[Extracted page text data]
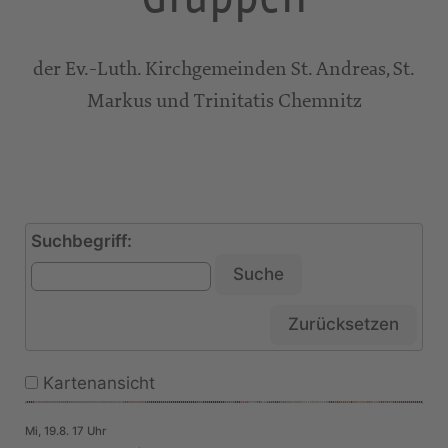
der Ev.-Luth. Kirchgemeinden St. Andreas, St.
Markus und Trinitatis Chemnitz
Suchbegriff
:
Suche
Zurücksetzen
Kartenansicht
Mi, 19.8. 17 Uhr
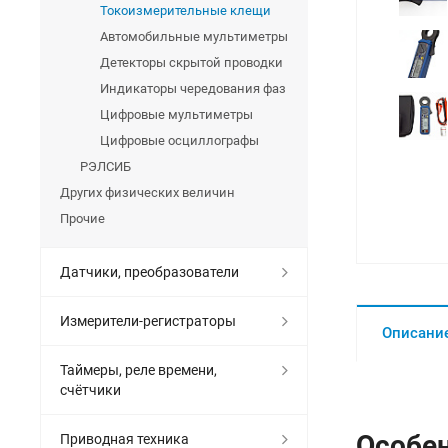
Токоизмерительные клещи
Автомобильные мультиметры
Детекторы скрытой проводки
Индикаторы чередования фаз
Цифровые мультиметры
Цифровые осциллографы
РЭЛСИБ
Других физических величин
Прочие
Датчики, преобразователи
Измерители-регистраторы
Описани
Таймеры, реле времени,
счётчики
Особен
Приводная техника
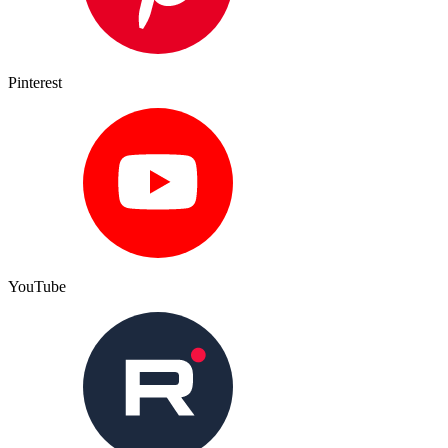
Pinterest
YouTube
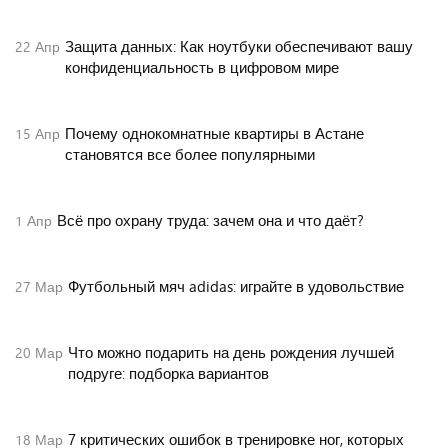
Защита данных: Как ноутбуки обеспечивают вашу
22
Апр
конфиденциальность в цифровом мире
Почему однокомнатные квартиры в Астане
15
Апр
становятся все более популярными
Всё про охрану труда: зачем она и что даёт?
1
Апр
Футбольный мяч adidas: играйте в удовольствие
27
Мар
Что можно подарить на день рождения лучшей
20
Мар
подруге: подборка вариантов
7 критических ошибок в тренировке ног, которых
18
Мар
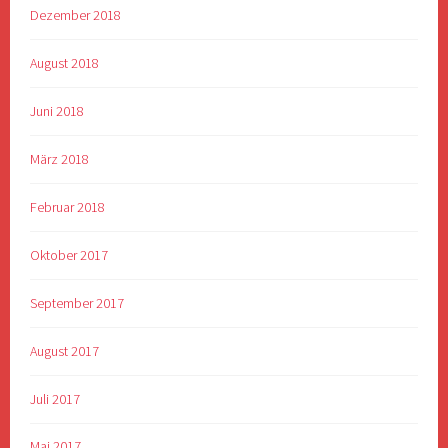
Dezember 2018
August 2018
Juni 2018
März 2018
Februar 2018
Oktober 2017
September 2017
August 2017
Juli 2017
Mai 2017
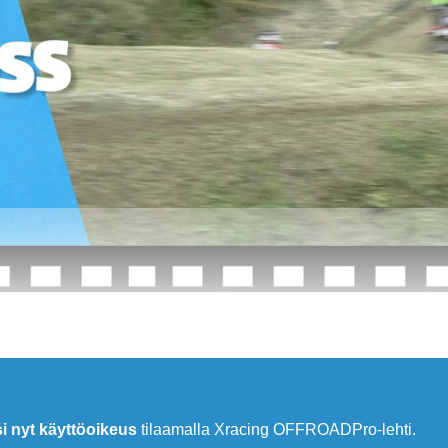
si nyt käyttöoikeus
tilaamalla Xracing OFFROADPro-lehti.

WHAT IS EXPECTED: In the records above, find the line with "конфиденциальность в цифровом мире" and the line with "August 2018", then restate word for word only those two lines and all lines between, omitting pictures.

WRITTEN SOLUTION:
конфиденциальность в цифровом мире
Почему однокомнатные квартиры в Астане
15
Апр
становятся все более популярными
Всё про охрану труда: зачем она и что даёт?
1
Апр
Футбольный мяч adidas: играйте в удовольствие
27
Мар
Что можно подарить на день рождения лучшей
20
Мар
подруге: подборка вариантов
7 критических ошибок в тренировке ног, которых
18
Мар
Dezember 2018
August 2018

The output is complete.